Berlusconi's party plunged into new chaos
Fresh talk of split after ex-premier indicted this week25 October, 17:01
Pro-government doves won a big tussle with so-called hawks in the party early this month when they staged a mutiny that forced Berlusconi to back down on a bid to scupper the left-right executive in the wake of the supreme court's decision to uphold a tax-fraud conviction against the ex-premier.
The two factions pulled back from a split then, but the rifts within the party bubbled up again this week when Berlusconi was indicted in Naples for allegedly bribing a Senator to change political sides.
The doves and hawks both believe that Berlusconi is the victim of a campaign of persecution by left-wing judges who are trying to wipe him off the political scene.
But the doves, led by Deputy Premier and Interior Minister Angelino Alfano, do not think the PdL should torpedo the government over Berlusconi's legal problems, as the country struggles to emerge from its longest recession in over two decades.
Berlusconi tried to bring the government down after Letta's centre-left Democratic Party (PD) - which the PdL joined in a fragile, unnatural alliance in April to end two months of deadlock after February's inconclusive general election - backed moves for the 77-year-old to be stripped of his Senate seat after his tax fraud conviction became definitive.

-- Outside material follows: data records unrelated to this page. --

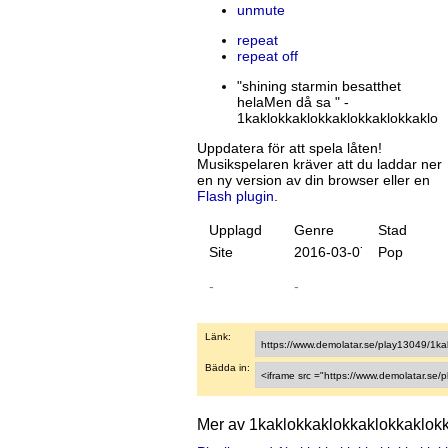
unmute
repeat
repeat off
"shining starmin besatthet
helaMen då sa " -
1kaklokkaklokkaklokkaklokkaklo
Uppdatera för att spela låten!
Musikspelaren kräver att du laddar ner
en ny version av din browser eller en
Flash plugin
.
Upplagd
Genre
Stad
Site
20
16
-
03
-
07
Pop
-
-
Länk:
Bädda in:
Mer av 1kaklokkaklokkaklokkaklok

As a result the three-time premier looks set to be ejected from parliament next month.
Berlusconi has requested to serve his one-year tax-fraud sentence - reduced from four years because of an amnesty - by doing community service, rather than house arrest. He is too old to actually go to jail.
He is also appealing against prison convictions for paying for sex with an underage prostitute and abusing his power to cover up the affair and for involvement in the publication of an illegally obtained wiretap. A party meeting in Rome later on Friday could lead to a rupture between the doves, including all five of the PdL's ministers in Letta's cabinet, and the hawks, political pundits say.

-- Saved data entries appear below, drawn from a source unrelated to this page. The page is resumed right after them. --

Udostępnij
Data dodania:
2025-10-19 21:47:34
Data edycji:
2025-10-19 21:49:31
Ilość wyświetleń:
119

At the meeting Berlusconi is set to outline how he intends to press forward with plans to abandon the PdL and create a revamped version of the party under its former name, Forza Italia.
Many moderates in the party have said they are against moving to a resuscitated Forza Italia. Alfano, who is also the PdL secretary - a role he would probably not have in the new Forza Italia - and the four other centre-right ministers met Berlusconi ahead of the planned party meeting Friday.
There are reports the doves may desert the party meeting and some PdL lawmakers have called for it to be postponed, given the tension.
PdL Senator Roberto Formigoni, one of the senior doves, said he would not attend it. "It is painful that a separation between Silvio Berlusconi and Angelino Alfano is developing," said Formigoni, the former governor of Lombardy. "Berlusconi is a point of reference for our history, but Alfano has an important role because he's our secretary.
"I fear this meeting represents revenge after the vote in the Senate of October 2," he added, referring to the confidence vote in which the PdL backed the government after the Alfano-led rebellion.
"Then we voted to support the government until 2015 on the basis of input from the former head of government (Berlusconi)".
Letta relies on the PdL's support to keep his executive afloat in the Upper House, but he may be able to get by in the case of a split in the centre-right party, if enough doves join the breakaway group.
The premier refused to comment on the turbulence at the end of an EU summit in Brussels, saying he was focusing on the questions he and the other European leaders addressed.